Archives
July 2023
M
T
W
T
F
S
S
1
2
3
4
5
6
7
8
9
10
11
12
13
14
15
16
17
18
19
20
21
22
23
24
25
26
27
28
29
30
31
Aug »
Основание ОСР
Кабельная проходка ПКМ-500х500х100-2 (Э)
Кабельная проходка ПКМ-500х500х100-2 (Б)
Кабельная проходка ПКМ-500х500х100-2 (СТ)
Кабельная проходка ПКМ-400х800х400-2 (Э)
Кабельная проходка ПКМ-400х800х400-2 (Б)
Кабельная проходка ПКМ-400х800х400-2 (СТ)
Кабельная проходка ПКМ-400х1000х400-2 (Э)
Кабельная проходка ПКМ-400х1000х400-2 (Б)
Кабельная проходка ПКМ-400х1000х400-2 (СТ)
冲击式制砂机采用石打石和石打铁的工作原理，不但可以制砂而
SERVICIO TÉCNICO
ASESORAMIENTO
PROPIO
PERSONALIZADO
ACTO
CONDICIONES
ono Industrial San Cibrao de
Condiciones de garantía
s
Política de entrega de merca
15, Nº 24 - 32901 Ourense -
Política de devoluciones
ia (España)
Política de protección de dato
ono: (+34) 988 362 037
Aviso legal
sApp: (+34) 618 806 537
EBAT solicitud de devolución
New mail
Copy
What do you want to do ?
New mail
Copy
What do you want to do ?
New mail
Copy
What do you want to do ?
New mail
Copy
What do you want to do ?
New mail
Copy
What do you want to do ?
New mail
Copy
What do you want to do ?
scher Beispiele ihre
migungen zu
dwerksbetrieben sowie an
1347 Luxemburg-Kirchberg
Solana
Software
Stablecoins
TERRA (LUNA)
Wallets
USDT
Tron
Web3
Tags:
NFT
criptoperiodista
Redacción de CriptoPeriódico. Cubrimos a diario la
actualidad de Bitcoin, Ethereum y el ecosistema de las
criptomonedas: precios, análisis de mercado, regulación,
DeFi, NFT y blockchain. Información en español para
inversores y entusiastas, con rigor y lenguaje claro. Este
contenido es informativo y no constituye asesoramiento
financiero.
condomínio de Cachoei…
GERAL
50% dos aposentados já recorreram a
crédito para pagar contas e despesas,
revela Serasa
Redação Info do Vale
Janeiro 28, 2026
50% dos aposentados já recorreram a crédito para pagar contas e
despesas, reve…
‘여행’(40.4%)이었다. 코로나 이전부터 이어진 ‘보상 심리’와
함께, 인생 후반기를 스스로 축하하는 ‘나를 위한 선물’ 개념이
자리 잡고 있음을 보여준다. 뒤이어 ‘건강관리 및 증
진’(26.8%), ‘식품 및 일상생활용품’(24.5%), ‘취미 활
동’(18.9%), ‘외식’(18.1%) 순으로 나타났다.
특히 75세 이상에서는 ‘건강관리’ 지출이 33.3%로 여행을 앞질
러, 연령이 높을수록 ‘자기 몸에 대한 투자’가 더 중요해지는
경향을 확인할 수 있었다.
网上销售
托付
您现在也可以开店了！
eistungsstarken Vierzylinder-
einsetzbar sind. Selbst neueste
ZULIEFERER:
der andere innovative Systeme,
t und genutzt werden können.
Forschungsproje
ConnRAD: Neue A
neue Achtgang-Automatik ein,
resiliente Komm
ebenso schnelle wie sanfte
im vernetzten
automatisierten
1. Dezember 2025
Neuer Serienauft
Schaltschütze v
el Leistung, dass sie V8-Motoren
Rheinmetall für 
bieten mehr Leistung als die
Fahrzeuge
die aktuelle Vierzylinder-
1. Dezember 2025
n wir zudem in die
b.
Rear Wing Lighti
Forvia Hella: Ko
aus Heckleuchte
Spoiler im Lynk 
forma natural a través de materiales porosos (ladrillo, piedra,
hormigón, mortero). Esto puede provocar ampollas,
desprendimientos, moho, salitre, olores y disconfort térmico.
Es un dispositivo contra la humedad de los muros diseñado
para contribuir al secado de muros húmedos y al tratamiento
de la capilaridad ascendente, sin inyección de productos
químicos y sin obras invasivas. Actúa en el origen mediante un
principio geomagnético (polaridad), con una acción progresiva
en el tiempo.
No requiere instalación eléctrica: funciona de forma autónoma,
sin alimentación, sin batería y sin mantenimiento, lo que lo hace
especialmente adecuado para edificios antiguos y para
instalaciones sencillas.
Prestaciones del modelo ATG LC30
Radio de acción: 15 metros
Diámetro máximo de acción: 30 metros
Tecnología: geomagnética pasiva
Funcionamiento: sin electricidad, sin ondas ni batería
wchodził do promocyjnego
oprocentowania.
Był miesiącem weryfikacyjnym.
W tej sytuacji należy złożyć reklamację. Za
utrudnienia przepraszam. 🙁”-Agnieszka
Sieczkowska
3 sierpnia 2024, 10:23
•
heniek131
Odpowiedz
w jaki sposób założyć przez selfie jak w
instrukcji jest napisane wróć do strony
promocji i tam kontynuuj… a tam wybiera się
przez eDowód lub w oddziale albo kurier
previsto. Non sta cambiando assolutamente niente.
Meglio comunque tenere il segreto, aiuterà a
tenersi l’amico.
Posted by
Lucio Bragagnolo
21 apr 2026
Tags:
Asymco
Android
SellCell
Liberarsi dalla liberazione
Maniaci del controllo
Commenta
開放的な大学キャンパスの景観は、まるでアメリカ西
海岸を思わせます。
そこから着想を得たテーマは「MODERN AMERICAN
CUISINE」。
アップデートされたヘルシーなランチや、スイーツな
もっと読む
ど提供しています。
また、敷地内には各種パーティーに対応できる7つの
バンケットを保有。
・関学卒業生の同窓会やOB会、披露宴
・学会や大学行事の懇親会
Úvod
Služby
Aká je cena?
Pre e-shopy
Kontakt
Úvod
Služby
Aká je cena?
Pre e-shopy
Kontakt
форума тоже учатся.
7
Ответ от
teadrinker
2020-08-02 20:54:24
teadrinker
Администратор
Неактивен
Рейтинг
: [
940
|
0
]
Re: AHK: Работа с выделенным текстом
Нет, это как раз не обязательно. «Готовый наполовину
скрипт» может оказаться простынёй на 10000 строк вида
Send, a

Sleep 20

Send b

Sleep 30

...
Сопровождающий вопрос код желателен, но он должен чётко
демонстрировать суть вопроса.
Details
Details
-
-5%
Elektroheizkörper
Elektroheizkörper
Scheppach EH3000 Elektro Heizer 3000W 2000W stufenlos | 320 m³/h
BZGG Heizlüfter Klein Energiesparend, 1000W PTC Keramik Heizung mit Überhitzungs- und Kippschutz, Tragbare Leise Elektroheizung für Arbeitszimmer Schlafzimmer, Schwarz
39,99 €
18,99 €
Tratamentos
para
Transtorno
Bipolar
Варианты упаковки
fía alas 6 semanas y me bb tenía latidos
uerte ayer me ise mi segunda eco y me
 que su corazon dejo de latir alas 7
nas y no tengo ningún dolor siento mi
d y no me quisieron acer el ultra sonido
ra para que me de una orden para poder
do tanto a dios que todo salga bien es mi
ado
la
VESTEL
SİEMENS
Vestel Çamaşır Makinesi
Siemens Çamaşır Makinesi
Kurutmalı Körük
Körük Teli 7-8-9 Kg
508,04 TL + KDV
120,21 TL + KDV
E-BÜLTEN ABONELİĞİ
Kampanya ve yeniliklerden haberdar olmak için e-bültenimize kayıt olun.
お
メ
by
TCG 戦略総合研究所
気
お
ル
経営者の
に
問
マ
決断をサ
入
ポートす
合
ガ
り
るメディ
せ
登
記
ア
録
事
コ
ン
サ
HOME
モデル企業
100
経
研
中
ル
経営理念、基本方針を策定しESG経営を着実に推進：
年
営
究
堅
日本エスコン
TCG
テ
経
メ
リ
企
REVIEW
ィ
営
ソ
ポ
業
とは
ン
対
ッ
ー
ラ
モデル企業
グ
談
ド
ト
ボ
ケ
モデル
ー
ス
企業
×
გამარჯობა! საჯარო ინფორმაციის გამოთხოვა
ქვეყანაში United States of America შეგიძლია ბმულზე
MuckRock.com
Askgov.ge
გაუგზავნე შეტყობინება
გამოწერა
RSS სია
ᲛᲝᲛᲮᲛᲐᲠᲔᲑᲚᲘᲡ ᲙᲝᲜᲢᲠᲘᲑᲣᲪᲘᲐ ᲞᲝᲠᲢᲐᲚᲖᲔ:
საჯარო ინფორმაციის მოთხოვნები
-.-.-
**AIM OF THE TASK**
An exact copy of the lines above between the line holding "Основание ОСР" and the line holding "Política de entrega de merca", inclusive, is the whole answer.

**EXPECTED ANSWER**
Основание ОСР
Кабельная проходка ПКМ-500х500х100-2 (Э)
Кабельная проходка ПКМ-500х500х100-2 (Б)
Кабельная проходка ПКМ-500х500х100-2 (СТ)
Кабельная проходка ПКМ-400х800х400-2 (Э)
Кабельная проходка ПКМ-400х800х400-2 (Б)
Кабельная проходка ПКМ-400х800х400-2 (СТ)
Кабельная проходка ПКМ-400х1000х400-2 (Э)
Кабельная проходка ПКМ-400х1000х400-2 (Б)
Кабельная проходка ПКМ-400х1000х400-2 (СТ)
冲击式制砂机采用石打石和石打铁的工作原理，不但可以制砂而
SERVICIO TÉCNICO
ASESORAMIENTO
PROPIO
PERSONALIZADO
ACTO
CONDICIONES
ono Industrial San Cibrao de
Condiciones de garantía
s
Política de entrega de merca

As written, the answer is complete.